[PATCH 0 of 2 bfiles] support HTTP stores (as client and server)

Greg Ward greg-hg at gerg.ca
Fri Jun 11 09:02:12 CDT 2010


On Sat, Jun 5, 2010 at 10:30 PM, alexandru <alex at hackd.net> wrote:
>>  * I think your patches are in the wrong order: after applying the
>> client-side changes, bfput over HTTP cannot possibly work.  Apply the
>> server-side change first, and we avoid that problem.
>
> While it's possible I messed up while playing with mq (I've re-done the patch queue on BitBucket) bfput *should* work only with the httpput patch, without requiring the server-side changes. The way I approached it, bfput doesn't care (or know) what server is one the other end — as long as it understands GET and PUT (and HEAD for bfverify, though some answers from that command are ignored).

My understanding of HTTP PUT is that you have to do *something* on the
server to enable it: configuration, add a script, etc.  At least
Apache does not seem to support PUT out-of-the-box without extra work
on the server admin's side, and that is a Good Thing.
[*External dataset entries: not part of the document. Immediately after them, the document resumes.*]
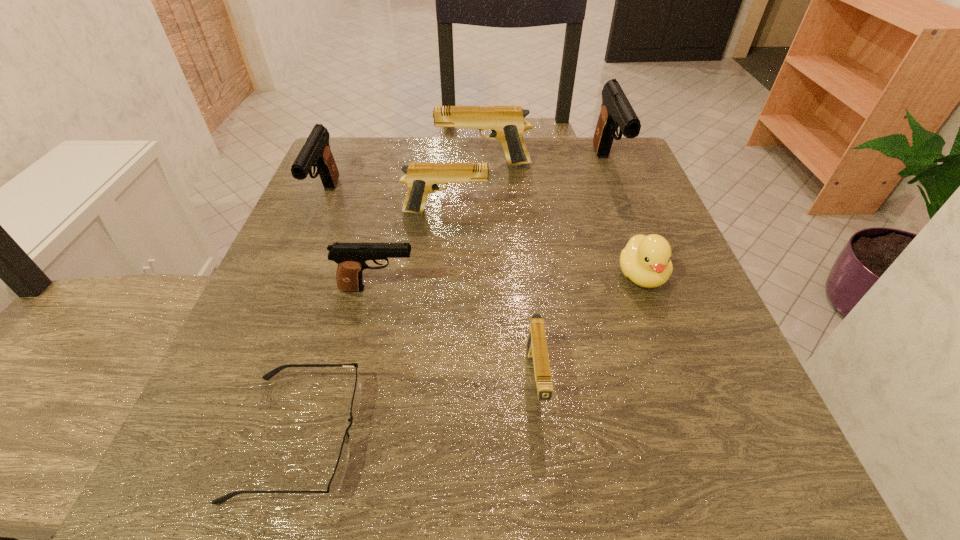 The width and height of the screenshot is (960, 540). Find the location of `the shortest pistol`. the shortest pistol is located at coordinates (537, 351).

Identify the location of black spectacles. (337, 478).

Find the location of a particular element. the shortest object is located at coordinates (337, 478).

This screenshot has width=960, height=540. In order to click on blank area located 0.080m at the barrel of the rightmost pistol in this screenshot , I will do `click(626, 216)`.

In order to click on free space located at the barrel of the farthest tan pistol in this screenshot , I will do `click(362, 164)`.

This screenshot has height=540, width=960. What are the coordinates of `vacant space located 0.150m at the barrel of the farthest tan pistol` in the screenshot? It's located at (374, 164).

The width and height of the screenshot is (960, 540). I want to click on vacant space located at the barrel of the farthest tan pistol, so click(374, 164).

Find the location of `free location located at the barrel of the second smallest black pistol`. free location located at the barrel of the second smallest black pistol is located at coordinates (270, 330).

At what (x,y) coordinates should I click in order to perform the action: click on free location located 0.160m at the barrel of the second smallest tan pistol. Please return your answer as a coordinate pair (x, y). Image resolution: width=960 pixels, height=540 pixels. Looking at the image, I should click on (565, 212).

This screenshot has height=540, width=960. What are the coordinates of `blank space located 0.370m at the barrel of the smallest black pistol` in the screenshot? It's located at (629, 289). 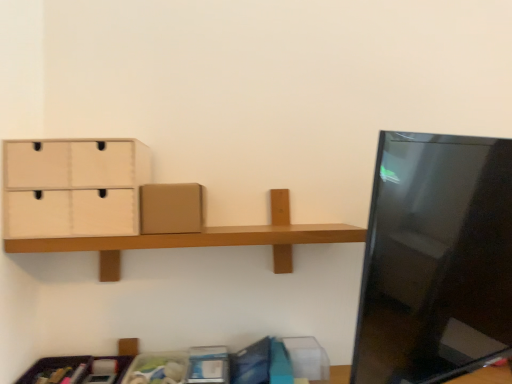 Question: Can you confirm if beige cardboard drawer at upper left is taller than brown cardboard box at center?

Choices:
 (A) no
 (B) yes

Answer: (B)

Question: Does beige cardboard drawer at upper left have a lesser width compared to brown cardboard box at center?

Choices:
 (A) yes
 (B) no

Answer: (A)

Question: Considering the relative positions of beige cardboard drawer at upper left and brown cardboard box at center in the image provided, is beige cardboard drawer at upper left to the right of brown cardboard box at center from the viewer's perspective?

Choices:
 (A) no
 (B) yes

Answer: (A)

Question: Is beige cardboard drawer at upper left in contact with brown cardboard box at center?

Choices:
 (A) no
 (B) yes

Answer: (A)

Question: Considering the relative sizes of beige cardboard drawer at upper left and brown cardboard box at center in the image provided, is beige cardboard drawer at upper left shorter than brown cardboard box at center?

Choices:
 (A) yes
 (B) no

Answer: (B)

Question: Is beige cardboard drawer at upper left at the left side of brown cardboard box at center?

Choices:
 (A) no
 (B) yes

Answer: (B)

Question: Does brown cardboard box at center have a greater width compared to beige cardboard drawer at upper left?

Choices:
 (A) no
 (B) yes

Answer: (B)

Question: Considering the relative sizes of brown cardboard box at center and beige cardboard drawer at upper left in the image provided, is brown cardboard box at center bigger than beige cardboard drawer at upper left?

Choices:
 (A) no
 (B) yes

Answer: (A)

Question: Is brown cardboard box at center facing towards beige cardboard drawer at upper left?

Choices:
 (A) no
 (B) yes

Answer: (A)

Question: Is brown cardboard box at center turned away from beige cardboard drawer at upper left?

Choices:
 (A) yes
 (B) no

Answer: (B)

Question: Is brown cardboard box at center to the left of beige cardboard drawer at upper left from the viewer's perspective?

Choices:
 (A) no
 (B) yes

Answer: (A)

Question: Is brown cardboard box at center far away from beige cardboard drawer at upper left?

Choices:
 (A) yes
 (B) no

Answer: (B)

Question: Considering the positions of brown cardboard box at center and beige cardboard drawer at upper left in the image, is brown cardboard box at center taller or shorter than beige cardboard drawer at upper left?

Choices:
 (A) short
 (B) tall

Answer: (A) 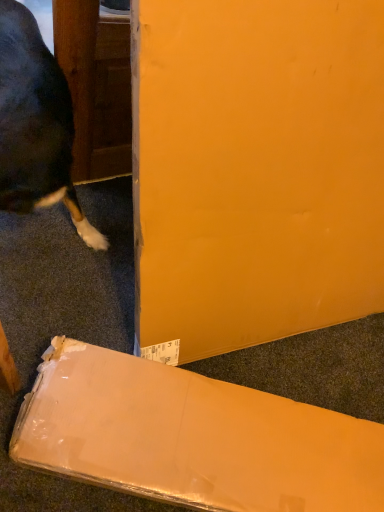 This screenshot has width=384, height=512. Identify the location of free spot above matte cardboard box at lower center (from a real-world perspective). (179, 423). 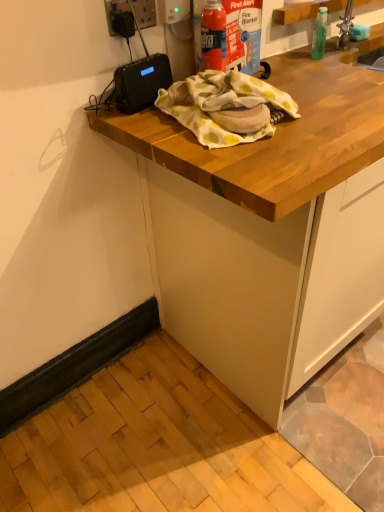 Question: From the image's perspective, is wooden countertop at upper center located above or below black plastic electric outlet at upper left?

Choices:
 (A) below
 (B) above

Answer: (A)

Question: From their relative heights in the image, would you say wooden countertop at upper center is taller or shorter than black plastic electric outlet at upper left?

Choices:
 (A) tall
 (B) short

Answer: (A)

Question: Relative to black plastic electric outlet at upper left, is wooden countertop at upper center in front or behind?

So, if I am correct, bfput over HTTP will require the admin to do
something on the web server, possibly write a CGI script to process
the incoming PUT requests.  It seems more sensible to me that bfiles
should provide that code, so all the web server admin has to do is
attach some URL (representing the bfiles central store) to a CGI
script provided by bfiles.  It could be a standalone script, or a new
command "hg bfputcgi", or a new option "hg bfserve --cgi".  Whatever.
But I don't see how this can work without bfiles providing *something*
to run on the server.

And besides, bfput over SSH already requires something on the server.
(You have to enable bfiles, and you have to ensure that the server and
clients are running compatible versions of bfiles.)

> The biggest shortcoming is that it doesn't currently do basic or digest auth if the server wants/asks for it, but I'm working to add that.

Yeah, we need to be very careful about security.  Allowing random
clients to upload files without encryption or authentication is not a
good idea.  I would follow Mercurial's lead: require SSL unless
configured otherwise, and leave authentication up to the web server.